RECORDS FOR THIS TASK:
····················

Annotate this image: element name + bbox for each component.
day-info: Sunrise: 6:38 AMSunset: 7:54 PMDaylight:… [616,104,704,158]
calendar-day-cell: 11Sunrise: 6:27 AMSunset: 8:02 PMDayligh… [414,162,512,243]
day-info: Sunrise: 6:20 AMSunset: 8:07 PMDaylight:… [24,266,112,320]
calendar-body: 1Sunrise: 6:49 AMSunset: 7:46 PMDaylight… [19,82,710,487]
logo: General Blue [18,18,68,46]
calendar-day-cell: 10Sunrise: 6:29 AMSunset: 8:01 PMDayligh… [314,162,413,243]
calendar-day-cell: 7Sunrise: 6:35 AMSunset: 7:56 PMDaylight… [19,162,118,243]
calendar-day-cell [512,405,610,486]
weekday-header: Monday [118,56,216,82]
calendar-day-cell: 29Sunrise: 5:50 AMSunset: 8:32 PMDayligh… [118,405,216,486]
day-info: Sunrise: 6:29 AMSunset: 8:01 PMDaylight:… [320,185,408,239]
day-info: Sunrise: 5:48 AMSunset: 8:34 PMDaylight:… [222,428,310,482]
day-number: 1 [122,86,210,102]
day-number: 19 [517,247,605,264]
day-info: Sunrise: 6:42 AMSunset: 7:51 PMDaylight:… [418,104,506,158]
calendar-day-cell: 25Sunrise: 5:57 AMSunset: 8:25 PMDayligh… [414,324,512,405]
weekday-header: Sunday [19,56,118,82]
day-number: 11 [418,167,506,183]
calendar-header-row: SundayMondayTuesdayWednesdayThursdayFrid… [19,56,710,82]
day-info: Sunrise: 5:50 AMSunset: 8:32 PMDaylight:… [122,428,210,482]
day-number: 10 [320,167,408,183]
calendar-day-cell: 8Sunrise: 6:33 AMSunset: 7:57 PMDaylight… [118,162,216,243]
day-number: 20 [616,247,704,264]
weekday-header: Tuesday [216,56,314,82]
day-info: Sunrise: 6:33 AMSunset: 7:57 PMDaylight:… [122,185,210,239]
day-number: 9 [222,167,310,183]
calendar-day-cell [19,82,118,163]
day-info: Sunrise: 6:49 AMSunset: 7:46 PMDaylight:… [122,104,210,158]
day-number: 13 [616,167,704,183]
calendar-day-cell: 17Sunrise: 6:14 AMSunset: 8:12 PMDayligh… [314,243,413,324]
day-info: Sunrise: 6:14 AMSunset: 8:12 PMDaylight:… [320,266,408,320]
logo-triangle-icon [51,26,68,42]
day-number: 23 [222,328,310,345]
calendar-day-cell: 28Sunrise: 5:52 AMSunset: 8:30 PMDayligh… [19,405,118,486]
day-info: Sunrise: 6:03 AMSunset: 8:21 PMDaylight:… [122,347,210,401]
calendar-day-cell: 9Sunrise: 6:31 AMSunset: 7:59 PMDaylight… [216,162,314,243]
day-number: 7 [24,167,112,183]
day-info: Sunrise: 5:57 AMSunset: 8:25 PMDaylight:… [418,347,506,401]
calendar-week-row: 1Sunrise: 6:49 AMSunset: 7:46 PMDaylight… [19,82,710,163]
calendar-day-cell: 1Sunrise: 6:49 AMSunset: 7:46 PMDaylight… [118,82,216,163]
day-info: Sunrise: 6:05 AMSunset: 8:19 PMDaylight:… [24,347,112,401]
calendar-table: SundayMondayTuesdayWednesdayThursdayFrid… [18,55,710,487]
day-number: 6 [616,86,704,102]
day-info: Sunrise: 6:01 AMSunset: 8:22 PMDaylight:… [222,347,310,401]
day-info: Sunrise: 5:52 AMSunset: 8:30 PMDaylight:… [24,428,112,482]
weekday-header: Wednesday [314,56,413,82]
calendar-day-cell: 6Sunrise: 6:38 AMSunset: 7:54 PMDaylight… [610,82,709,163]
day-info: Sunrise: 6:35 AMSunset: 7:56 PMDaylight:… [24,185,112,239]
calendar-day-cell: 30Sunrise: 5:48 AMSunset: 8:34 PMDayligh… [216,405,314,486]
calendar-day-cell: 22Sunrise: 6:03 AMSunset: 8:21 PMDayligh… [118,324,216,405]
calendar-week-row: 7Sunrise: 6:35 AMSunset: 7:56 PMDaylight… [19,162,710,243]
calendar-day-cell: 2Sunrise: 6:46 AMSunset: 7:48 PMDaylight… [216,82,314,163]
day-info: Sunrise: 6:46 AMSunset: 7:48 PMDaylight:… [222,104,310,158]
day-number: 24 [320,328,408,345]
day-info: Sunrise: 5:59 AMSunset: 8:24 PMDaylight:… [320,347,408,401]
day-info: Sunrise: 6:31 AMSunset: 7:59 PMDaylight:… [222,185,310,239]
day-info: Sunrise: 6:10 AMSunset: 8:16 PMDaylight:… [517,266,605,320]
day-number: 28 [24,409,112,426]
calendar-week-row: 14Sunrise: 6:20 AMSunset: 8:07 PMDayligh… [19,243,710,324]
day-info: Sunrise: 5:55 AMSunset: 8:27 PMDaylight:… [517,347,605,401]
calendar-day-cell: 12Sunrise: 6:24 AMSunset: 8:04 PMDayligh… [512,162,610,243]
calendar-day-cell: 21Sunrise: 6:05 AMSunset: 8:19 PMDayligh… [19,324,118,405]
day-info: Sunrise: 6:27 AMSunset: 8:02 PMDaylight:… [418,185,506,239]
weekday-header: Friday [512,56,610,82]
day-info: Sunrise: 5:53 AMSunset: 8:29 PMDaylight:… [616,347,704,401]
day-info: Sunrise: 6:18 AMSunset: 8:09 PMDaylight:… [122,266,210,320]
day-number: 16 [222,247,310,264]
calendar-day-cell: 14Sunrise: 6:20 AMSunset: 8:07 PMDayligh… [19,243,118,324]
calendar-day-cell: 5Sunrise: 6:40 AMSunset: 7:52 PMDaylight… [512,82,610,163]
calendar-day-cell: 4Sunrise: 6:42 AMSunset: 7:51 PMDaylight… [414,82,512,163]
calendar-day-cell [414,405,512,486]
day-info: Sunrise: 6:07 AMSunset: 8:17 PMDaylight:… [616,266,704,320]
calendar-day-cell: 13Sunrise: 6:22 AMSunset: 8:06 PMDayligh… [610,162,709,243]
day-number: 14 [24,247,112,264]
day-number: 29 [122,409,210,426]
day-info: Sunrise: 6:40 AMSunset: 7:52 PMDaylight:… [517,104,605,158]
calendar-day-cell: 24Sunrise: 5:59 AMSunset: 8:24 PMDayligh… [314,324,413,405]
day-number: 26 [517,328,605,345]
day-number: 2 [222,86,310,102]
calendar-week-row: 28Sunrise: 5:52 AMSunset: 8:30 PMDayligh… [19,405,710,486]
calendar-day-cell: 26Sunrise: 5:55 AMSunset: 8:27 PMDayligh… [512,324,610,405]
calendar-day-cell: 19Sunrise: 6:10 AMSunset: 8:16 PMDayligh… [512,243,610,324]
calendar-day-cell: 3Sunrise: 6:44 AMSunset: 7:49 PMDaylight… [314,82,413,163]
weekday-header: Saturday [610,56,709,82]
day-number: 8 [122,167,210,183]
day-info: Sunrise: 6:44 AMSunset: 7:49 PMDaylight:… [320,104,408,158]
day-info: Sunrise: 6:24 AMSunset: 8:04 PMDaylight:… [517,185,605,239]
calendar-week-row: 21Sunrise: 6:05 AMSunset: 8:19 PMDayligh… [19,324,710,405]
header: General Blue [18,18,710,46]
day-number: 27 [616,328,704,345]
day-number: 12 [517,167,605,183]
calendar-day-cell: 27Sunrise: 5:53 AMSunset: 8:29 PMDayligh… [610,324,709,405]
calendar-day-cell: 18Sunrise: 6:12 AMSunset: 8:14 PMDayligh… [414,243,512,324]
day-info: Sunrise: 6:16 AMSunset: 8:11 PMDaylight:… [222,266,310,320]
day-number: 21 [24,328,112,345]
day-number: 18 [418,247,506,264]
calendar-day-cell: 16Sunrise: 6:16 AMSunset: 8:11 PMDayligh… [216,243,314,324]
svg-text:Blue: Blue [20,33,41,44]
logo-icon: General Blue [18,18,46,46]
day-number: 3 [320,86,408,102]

····················

In the listing above, count the lines that contain "header". Give the number and nothing else.

WRITTEN SOLUTION: 8